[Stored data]

....

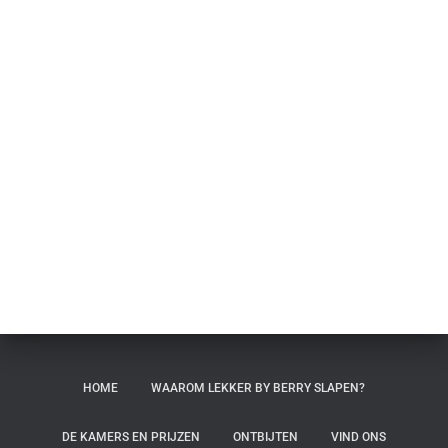
HOME
WAAROM LEKKER BY BERRY SLAPEN?
DE KAMERS EN PRIJZEN
ONTBIJTEN
VIND ONS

....

Your answer must be an exact reproduction of all entries, containing no pictures.

HOME
WAAROM LEKKER BY BERRY SLAPEN?
DE KAMERS EN PRIJZEN
ONTBIJTEN
VIND ONS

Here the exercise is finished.